(Page-level text extractions)
....
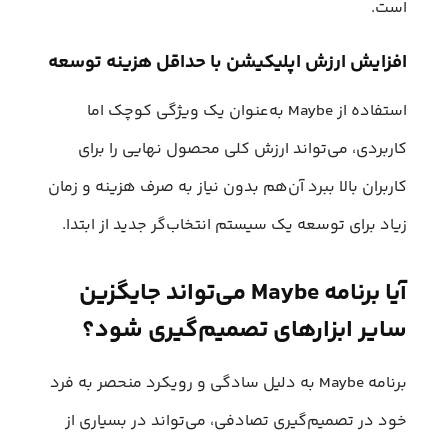
است.
افزایش ارزش اپلیکیشن با حداقل هزینه توسعه
استفاده از Maybe به‌عنوان یک ویژگی کوچک اما
کاربردی، می‌تواند ارزش کلی محصول نهایی را برای
کاربران بالا ببرد آن‌هم بدون نیاز به صرف هزینه و زمان
زیاد برای توسعه یک سیستم انتخاب‌گر جدید از ابتدا.
آیا برنامه Maybe می‌تواند جایگزین
سایر ابزارهای تصمیم‌گیری شود؟
برنامه Maybe به دلیل سادگی و رویکرد منحصر به فرد
خود در تصمیم‌گیری تصادفی، می‌تواند در بسیاری از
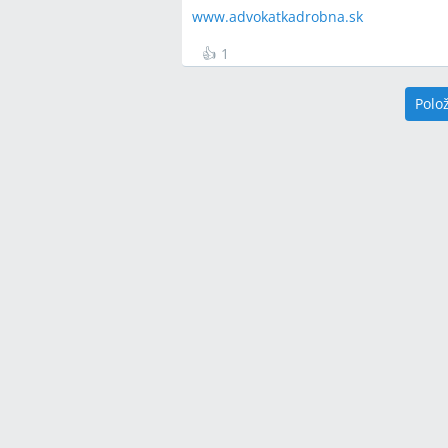
www.advokatkadrobna.sk
👍
1
Polo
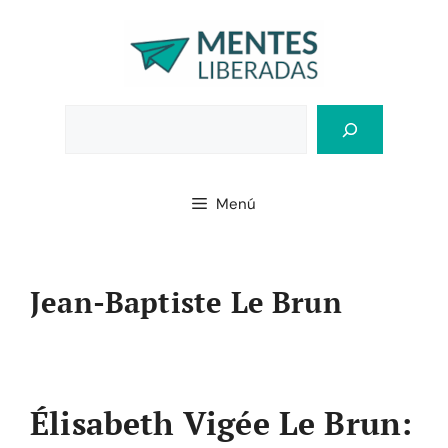
Saltar
al
contenido
Bus
Menú
Jean-Baptiste Le Brun
Élisabeth Vigée Le Brun:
....
**PROBLEM DESCRIPTION**
With the images left out, set down each record exactly as it appears.

**EXERCISE OUTPUT**
است.
افزایش ارزش اپلیکیشن با حداقل هزینه توسعه
استفاده از Maybe به‌عنوان یک ویژگی کوچک اما
کاربردی، می‌تواند ارزش کلی محصول نهایی را برای
کاربران بالا ببرد آن‌هم بدون نیاز به صرف هزینه و زمان
زیاد برای توسعه یک سیستم انتخاب‌گر جدید از ابتدا.
آیا برنامه Maybe می‌تواند جایگزین
سایر ابزارهای تصمیم‌گیری شود؟
برنامه Maybe به دلیل سادگی و رویکرد منحصر به فرد
خود در تصمیم‌گیری تصادفی، می‌تواند در بسیاری از
www.advokatkadrobna.sk
👍
1
Polo
Saltar
al
contenido
Bus
Menú
Jean-Baptiste Le Brun
Élisabeth Vigée Le Brun:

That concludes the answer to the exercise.